Collection entries
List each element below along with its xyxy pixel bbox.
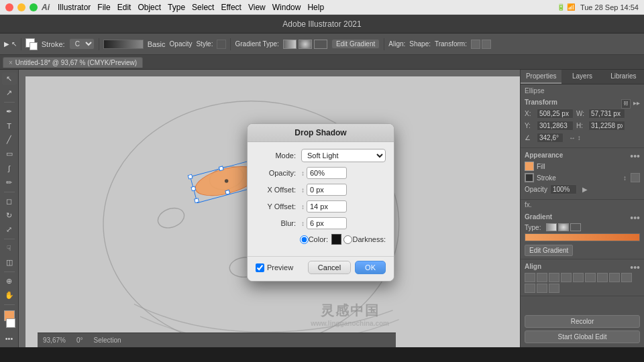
linear-type-btn[interactable] bbox=[546, 223, 557, 231]
main-toolbar: ▶ ↖ Stroke: C Basic Opacity Style: Gradi… bbox=[0, 34, 644, 55]
align-center-h-btn[interactable] bbox=[537, 273, 547, 282]
menubar-left: Ai bbox=[5, 3, 50, 12]
canvas-area[interactable]: 灵感中国 www.lingganochina.com Drop Shadow M… bbox=[19, 70, 520, 347]
type-tool-btn[interactable]: T bbox=[2, 119, 17, 132]
distribute-bottom-btn[interactable] bbox=[549, 284, 559, 293]
distribute-center-h-btn[interactable] bbox=[609, 273, 620, 282]
pencil-tool-btn[interactable]: ✏ bbox=[2, 176, 17, 189]
hand-tool-btn[interactable]: ✋ bbox=[2, 289, 17, 302]
blur-row: Blur: ↕ bbox=[256, 217, 386, 229]
opacity-input[interactable] bbox=[307, 167, 347, 179]
stroke-arrows[interactable]: ↕ bbox=[623, 174, 627, 182]
y-offset-input[interactable] bbox=[307, 200, 347, 213]
dialog-body: Mode: NormalMultiplyScreenOverlaySoft Li… bbox=[248, 142, 394, 256]
transform-w-input[interactable] bbox=[588, 109, 625, 119]
color-swatch[interactable] bbox=[331, 234, 341, 245]
eraser-tool-btn[interactable]: ◻ bbox=[2, 195, 17, 208]
mode-dropdown[interactable]: NormalMultiplyScreenOverlaySoft LightHar… bbox=[301, 149, 386, 162]
x-offset-input[interactable] bbox=[307, 184, 347, 196]
menu-illustrator[interactable]: Illustrator bbox=[58, 3, 91, 12]
transform-icon-1[interactable] bbox=[471, 40, 480, 49]
distribute-left-btn[interactable] bbox=[597, 273, 608, 282]
statusbar: 93,67% 0° Selection bbox=[38, 333, 396, 347]
appearance-more-btn[interactable]: ••• bbox=[630, 151, 640, 162]
stroke-end-cap[interactable] bbox=[631, 173, 640, 182]
menu-object[interactable]: Object bbox=[138, 3, 161, 12]
tab-layers[interactable]: Layers bbox=[561, 70, 602, 84]
transform-h-input[interactable] bbox=[588, 121, 625, 131]
stroke-dropdown[interactable]: C bbox=[69, 38, 95, 50]
menu-edit[interactable]: Edit bbox=[117, 3, 131, 12]
align-bottom-btn[interactable] bbox=[585, 273, 596, 282]
menu-help[interactable]: Help bbox=[307, 3, 324, 12]
maximize-window-btn[interactable] bbox=[30, 3, 38, 11]
tab-title: Untitled-18* @ 93,67 % (CMYK/Preview) bbox=[15, 59, 137, 66]
global-edit-btn[interactable]: Start Global Edit bbox=[525, 330, 640, 343]
opacity-row: Opacity: ↕ bbox=[256, 167, 386, 179]
shape-tool-btn[interactable]: ▭ bbox=[2, 147, 17, 160]
align-top-btn[interactable] bbox=[561, 273, 572, 282]
align-left-btn[interactable] bbox=[525, 273, 535, 282]
transform-more-icon[interactable]: ▸▸ bbox=[633, 99, 640, 109]
edit-gradient-btn[interactable]: Edit Gradient bbox=[331, 39, 380, 49]
tab-close-icon[interactable]: × bbox=[9, 59, 13, 66]
opacity-arrow[interactable]: ▶ bbox=[582, 186, 588, 193]
cancel-button[interactable]: Cancel bbox=[308, 261, 351, 274]
document-tab[interactable]: × Untitled-18* @ 93,67 % (CMYK/Preview) bbox=[3, 57, 143, 68]
distribute-center-v-btn[interactable] bbox=[537, 284, 547, 293]
gradient-tool-btn[interactable]: ◫ bbox=[2, 256, 17, 269]
direct-select-tool-btn[interactable]: ↗ bbox=[2, 86, 17, 99]
radial-type-btn[interactable] bbox=[558, 223, 569, 231]
blur-input[interactable] bbox=[307, 217, 347, 229]
background-swatch[interactable] bbox=[6, 318, 15, 328]
minimize-window-btn[interactable] bbox=[17, 3, 25, 11]
select-tool-btn[interactable]: ↖ bbox=[2, 72, 17, 85]
menu-type[interactable]: Type bbox=[168, 3, 185, 12]
radial-gradient-btn[interactable] bbox=[299, 40, 312, 49]
freeform-gradient-btn[interactable] bbox=[314, 40, 327, 49]
preview-checkbox[interactable] bbox=[256, 263, 264, 272]
tab-properties[interactable]: Properties bbox=[521, 70, 561, 84]
recolor-btn[interactable]: Recolor bbox=[525, 315, 640, 328]
tool-separator-5 bbox=[4, 304, 15, 305]
menu-select[interactable]: Select bbox=[192, 3, 214, 12]
transform-link-icon[interactable]: ⛓ bbox=[621, 99, 631, 109]
scale-tool-btn[interactable]: ⤢ bbox=[2, 223, 17, 236]
opacity-input[interactable] bbox=[550, 184, 577, 194]
transform-angle-input[interactable] bbox=[537, 133, 564, 143]
close-window-btn[interactable] bbox=[5, 3, 13, 11]
distribute-top-btn[interactable] bbox=[525, 284, 535, 293]
separator-4 bbox=[384, 38, 384, 50]
align-center-v-btn[interactable] bbox=[573, 273, 584, 282]
pen-tool-btn[interactable]: ✒ bbox=[2, 105, 17, 118]
fill-swatch[interactable] bbox=[525, 162, 534, 171]
brush-tool-btn[interactable]: ∫ bbox=[2, 162, 17, 175]
line-tool-btn[interactable]: ╱ bbox=[2, 133, 17, 146]
menu-view[interactable]: View bbox=[248, 3, 266, 12]
linear-gradient-btn[interactable] bbox=[283, 40, 297, 49]
menu-file[interactable]: File bbox=[97, 3, 110, 12]
drop-shadow-dialog[interactable]: Drop Shadow Mode: NormalMultiplyScreenOv… bbox=[247, 123, 394, 282]
rotate-tool-btn[interactable]: ↻ bbox=[2, 209, 17, 222]
transform-icon-2[interactable] bbox=[482, 40, 491, 49]
ok-button[interactable]: OK bbox=[355, 261, 386, 274]
transform-y-input[interactable] bbox=[537, 121, 574, 131]
edit-gradient-panel-btn[interactable]: Edit Gradient bbox=[525, 245, 573, 256]
align-right-btn[interactable] bbox=[549, 273, 559, 282]
eyedropper-tool-btn[interactable]: ☟ bbox=[2, 242, 17, 255]
menu-effect[interactable]: Effect bbox=[221, 3, 241, 12]
zoom-tool-btn[interactable]: ⊕ bbox=[2, 275, 17, 288]
color-radio[interactable] bbox=[300, 235, 309, 244]
align-more-btn[interactable]: ••• bbox=[630, 262, 640, 273]
darkness-radio[interactable] bbox=[343, 235, 352, 244]
stroke-swatch[interactable] bbox=[525, 173, 534, 182]
opacity-label: Opacity: bbox=[256, 169, 301, 177]
more-tools-btn[interactable]: ••• bbox=[2, 332, 17, 345]
distribute-right-btn[interactable] bbox=[621, 273, 632, 282]
color-swatches bbox=[3, 310, 15, 328]
menu-window[interactable]: Window bbox=[272, 3, 301, 12]
gradient-more-btn[interactable]: ••• bbox=[630, 213, 640, 223]
freeform-type-btn[interactable] bbox=[570, 223, 581, 231]
transform-x-input[interactable] bbox=[537, 109, 574, 119]
tab-libraries[interactable]: Libraries bbox=[603, 70, 644, 84]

▸ Required action: Lines in the data above may contain the word "NormalMultiplyScreenOverlaySoft"; count them and give only the number.

▸ Problem solution: 2